CLOSE AD ×

Cheech Marin Center for Chicano Art and Culture secures funding, will open this year

Not Up In Smoke

Cheech Marin Center for Chicano Art and Culture secures funding, will open this year

The Cheech Marin Center for Chicano Art and Culture has officially secured $1 million in annual funding from the city of Riverside, California, and will soon showcase 74-year-old comedian and noted marijuana enthusiast Cheech Marin’s vast repository of Chicano art.

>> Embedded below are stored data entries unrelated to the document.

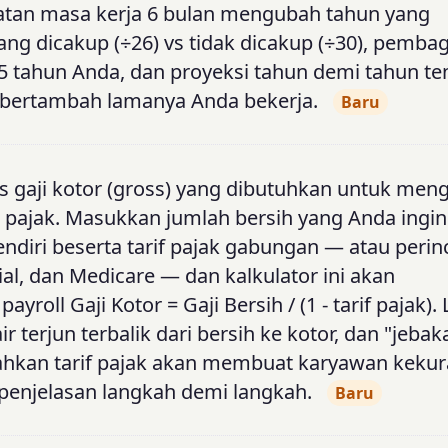
atan masa kerja 6 bulan mengubah tahun yang
ng dicakup (÷26) vs tidak dicakup (÷30), pemba
 5 tahun Anda, dan proyeksi tahun demi tahun t
 bertambah lamanya Anda bekerja.
Baru
is gaji kotor (gross) yang dibutuhkan untuk men
h pajak. Masukkan jumlah bersih yang Anda ingi
ndiri beserta tarif pajak gabungan — atau perinci
ial, dan Medicare — dan kalkulator ini akan
oll Gaji Kotor = Gaji Bersih / (1 - tarif pajak). 
ir terjun terbalik dari bersih ke kotor, dan "jeba
kan tarif pajak akan membuat karyawan kekur
enjelasan langkah demi langkah.
Baru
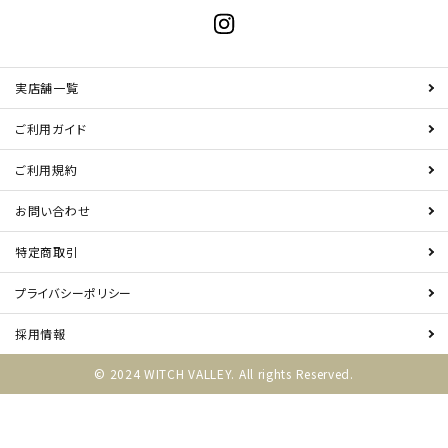
実店舗一覧
ご利用ガイド
ご利用規約
お問い合わせ
特定商取引
プライバシーポリシー
採用情報
© 2024 WITCH VALLEY. All rights Reserved.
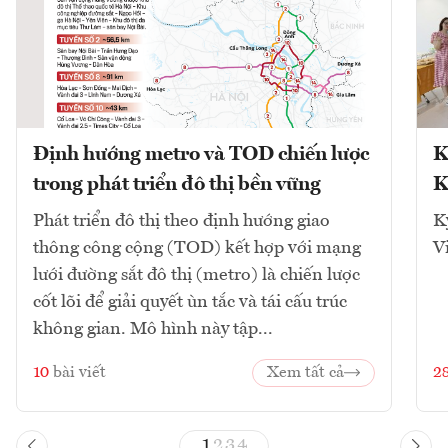
Định hướng metro và TOD chiến lược
K
trong phát triển đô thị bền vững
K
Phát triển đô thị theo định hướng giao
K
thông công cộng (TOD) kết hợp với mạng
V
lưới đường sắt đô thị (metro) là chiến lược
cốt lõi để giải quyết ùn tắc và tái cấu trúc
không gian. Mô hình này tập...
10
bài viết
Xem tất cả
2
1
2
3
4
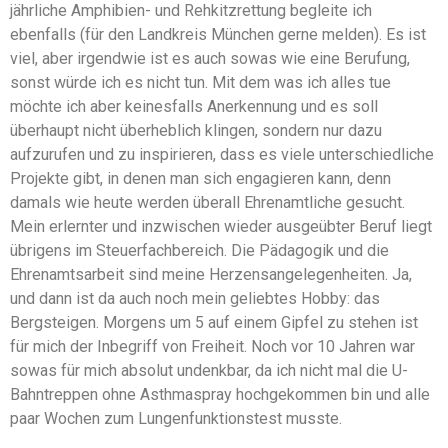
jährliche Amphibien- und Rehkitzrettung begleite ich
ebenfalls (für den Landkreis München gerne melden). Es ist
viel, aber irgendwie ist es auch sowas wie eine Berufung,
sonst würde ich es nicht tun. Mit dem was ich alles tue
möchte ich aber keinesfalls Anerkennung und es soll
überhaupt nicht überheblich klingen, sondern nur dazu
aufzurufen und zu inspirieren, dass es viele unterschiedliche
Projekte gibt, in denen man sich engagieren kann, denn
damals wie heute werden überall Ehrenamtliche gesucht.
Mein erlernter und inzwischen wieder ausgeübter Beruf liegt
übrigens im Steuerfachbereich. Die Pädagogik und die
Ehrenamtsarbeit sind meine Herzensangelegenheiten. Ja,
und dann ist da auch noch mein geliebtes Hobby: das
Bergsteigen. Morgens um 5 auf einem Gipfel zu stehen ist
für mich der Inbegriff von Freiheit. Noch vor 10 Jahren war
sowas für mich absolut undenkbar, da ich nicht mal die U-
Bahntreppen ohne Asthmaspray hochgekommen bin und alle
paar Wochen zum Lungenfunktionstest musste.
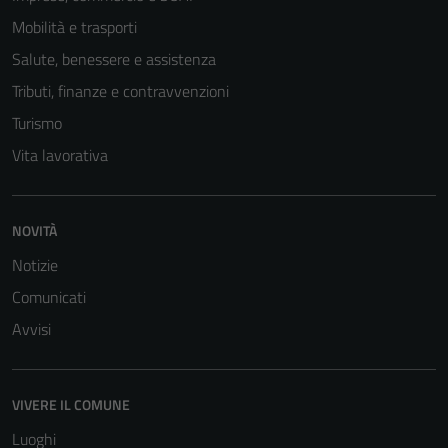
Mobilità e trasporti
Salute, benessere e assistenza
Tributi, finanze e contravvenzioni
Turismo
Vita lavorativa
NOVITÀ
Tecnici
Notizie
Questi cookie
Comunicati
sono necessari
Avvisi
per il
funzionamento
del sito e non
VIVERE IL COMUNE
possono
essere
Luoghi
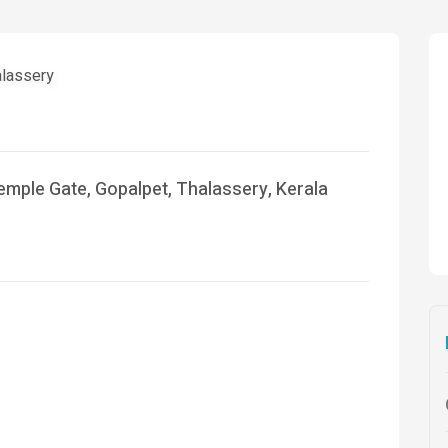
alassery
emple Gate, Gopalpet, Thalassery, Kerala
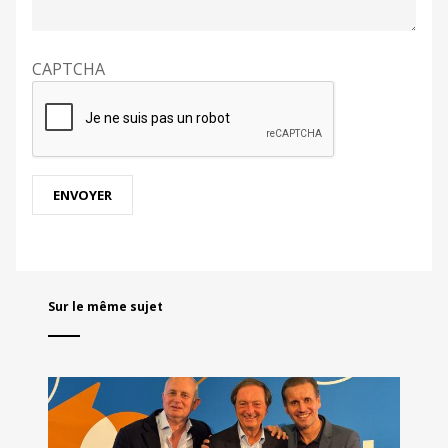
CAPTCHA
Sur le même sujet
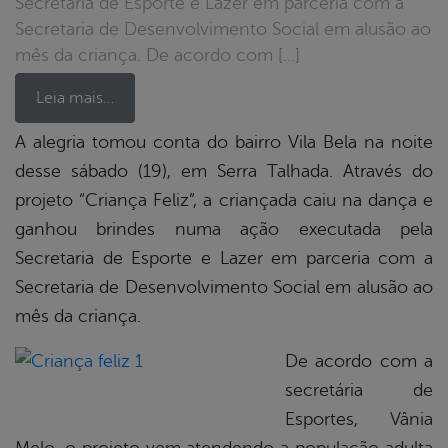
Secretaria de Esporte e Lazer em parceria com a
Secretaria de Desenvolvimento Social em alusão ao
mês da criança. De acordo com […]
Leia mais…
A alegria tomou conta do bairro Vila Bela na noite
desse sábado (19), em Serra Talhada. Através do
book
projeto “Criança Feliz”, a criançada caiu na dança e
ganhou brindes numa ação executada pela
er
Secretaria de Esporte e Lazer em parceria com a
Secretaria de Desenvolvimento Social em alusão ao
mês da criança.
din
De acordo com a
secretária de
Esportes, Vânia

Marin, whose 700-plus-piece collection of Mexican-American art is estimated to be the largest in the world, has been pitching the city of Riverside on converting the 1964 Riverside Public Library building into a museum since at least 2017. On January 19, the Riverside City Council voted 4-0 to approve the conversion and to provide $1 million a year for the museum’s continued operation. The library (Riverside’s main branch) will relocate and the Riverside Art Museum will foot the bill for the $10.7 million conversion of the former building into “The Cheech,” and has agreed to manage the center for 25 years.

The 61,420-square-foot building’s transformation from library to art center will be handled by a team headed by Page & Turnbull and wHY, two firms with ample historic preservation and museum experience between them. In a press release announcing The Cheech’s approval, the joint modernization and expansion of San Francisco’s Asian Art Museum, the first collaboration between the two firms,  was touted as a successful model and precedent for realizing this project. From the renderings released, it looks like the team has gone with an intentionally spare (but warmly colored) gallery feel across the center, with an exposed concrete coffered ceiling and holes cut in the second-floor slab to create a greater sense of verticality. The building’s aging roof and HVAC system will also be replaced.

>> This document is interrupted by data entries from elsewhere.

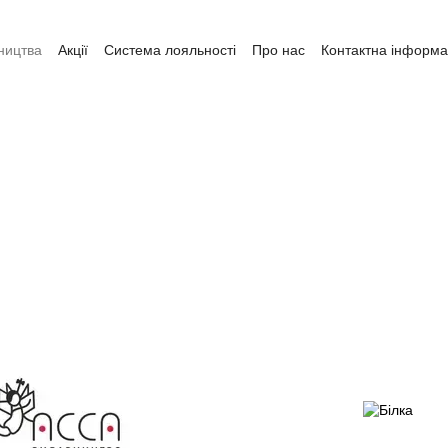
ництва
Акції
Система лояльності
Про нас
Контактна інформа
ата і доставка
Обмін та повернення
Угода користувача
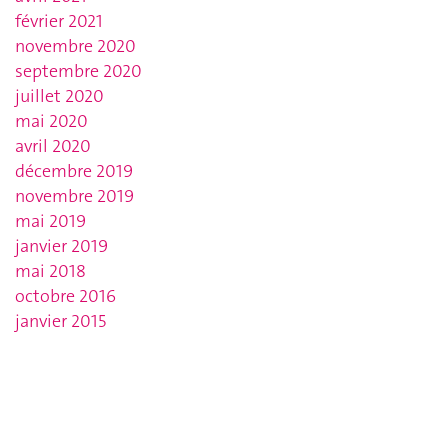
février 2021
novembre 2020
septembre 2020
juillet 2020
mai 2020
avril 2020
décembre 2019
novembre 2019
mai 2019
janvier 2019
mai 2018
octobre 2016
janvier 2015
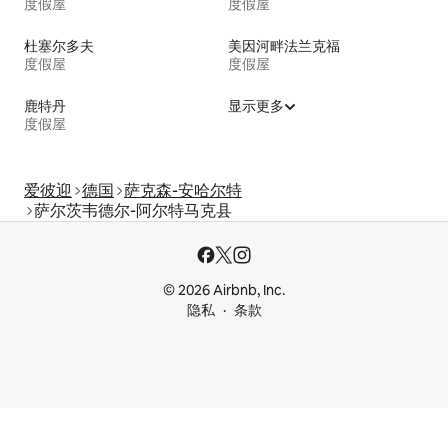
度假屋
度假屋
杜塞尔多夫
美因河畔法兰克福
度假屋
度假屋
鹿特丹
显示更多
度假屋
爱彼迎
德国
萨克森-安哈尔特
萨尔茨韦德尔-阿尔特马克县
© 2026 Airbnb, Inc.
隐私
条款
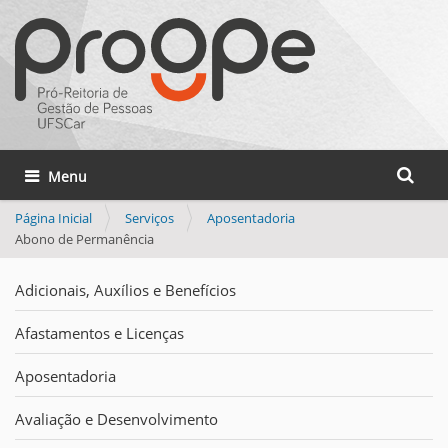
Busca
Toggle navigation
Busca 
Página Inicial
Serviços
Aposentadoria
Abono de Permanência
Adicionais, Auxílios e Benefícios
Afastamentos e Licenças
Aposentadoria
Avaliação e Desenvolvimento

As The Press-Enterprise reported in its breakdown of The Cheech’s finances, the city is expected to funnel approximately $10 million to the art center in its first decade, while reaping $3 million back as part of an expected cut of ticket sales in that same period.

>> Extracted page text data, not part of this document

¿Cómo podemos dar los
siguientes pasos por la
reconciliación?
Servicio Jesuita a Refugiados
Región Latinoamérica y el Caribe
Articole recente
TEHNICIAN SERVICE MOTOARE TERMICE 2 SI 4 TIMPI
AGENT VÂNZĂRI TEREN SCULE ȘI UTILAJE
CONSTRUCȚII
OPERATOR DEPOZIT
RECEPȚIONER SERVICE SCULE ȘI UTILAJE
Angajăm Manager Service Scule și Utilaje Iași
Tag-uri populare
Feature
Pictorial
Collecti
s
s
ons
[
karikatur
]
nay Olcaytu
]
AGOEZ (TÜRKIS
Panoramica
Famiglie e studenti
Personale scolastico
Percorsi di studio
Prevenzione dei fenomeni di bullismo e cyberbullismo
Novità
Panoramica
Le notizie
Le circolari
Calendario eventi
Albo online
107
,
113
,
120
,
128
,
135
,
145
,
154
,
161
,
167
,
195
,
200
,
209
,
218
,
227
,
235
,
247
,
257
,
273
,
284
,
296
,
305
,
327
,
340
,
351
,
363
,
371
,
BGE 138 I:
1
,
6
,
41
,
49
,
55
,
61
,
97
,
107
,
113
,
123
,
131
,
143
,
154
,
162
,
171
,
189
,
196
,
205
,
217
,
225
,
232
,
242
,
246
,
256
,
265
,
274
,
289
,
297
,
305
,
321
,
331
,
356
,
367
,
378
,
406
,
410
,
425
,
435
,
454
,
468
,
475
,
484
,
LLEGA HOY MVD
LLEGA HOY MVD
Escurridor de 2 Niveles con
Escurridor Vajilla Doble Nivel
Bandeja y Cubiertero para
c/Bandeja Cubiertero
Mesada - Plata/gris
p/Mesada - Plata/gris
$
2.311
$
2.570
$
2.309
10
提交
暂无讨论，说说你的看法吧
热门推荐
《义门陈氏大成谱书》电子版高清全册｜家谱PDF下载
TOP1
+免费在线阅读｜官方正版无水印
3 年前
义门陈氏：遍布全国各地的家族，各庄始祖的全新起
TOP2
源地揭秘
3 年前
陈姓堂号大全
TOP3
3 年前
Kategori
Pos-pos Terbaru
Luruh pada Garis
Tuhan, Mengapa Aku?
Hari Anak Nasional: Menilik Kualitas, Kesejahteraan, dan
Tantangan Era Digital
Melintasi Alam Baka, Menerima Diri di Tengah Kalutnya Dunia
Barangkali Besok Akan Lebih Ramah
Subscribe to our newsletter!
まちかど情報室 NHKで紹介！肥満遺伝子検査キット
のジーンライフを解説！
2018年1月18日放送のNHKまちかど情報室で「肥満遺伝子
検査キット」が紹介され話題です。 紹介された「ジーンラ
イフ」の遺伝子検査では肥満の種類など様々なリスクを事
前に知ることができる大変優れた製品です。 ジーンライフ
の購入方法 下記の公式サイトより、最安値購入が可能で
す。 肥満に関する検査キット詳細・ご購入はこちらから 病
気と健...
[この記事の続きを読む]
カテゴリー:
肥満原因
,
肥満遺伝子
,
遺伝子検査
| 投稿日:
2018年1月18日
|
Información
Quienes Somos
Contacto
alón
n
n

Marin, for his part, has already given 11 pieces of his collection to the Riverside Art Museum for display, and plans on donating 500 more once a storage facility for the art center is complete. Construction of the Cheech Marin Center for Chicano Art and Culture is expected to begin soon, and the center is on track to open sometime later this year. Hamel Contracting of Murietta, California, has been hired to oversee the conversion.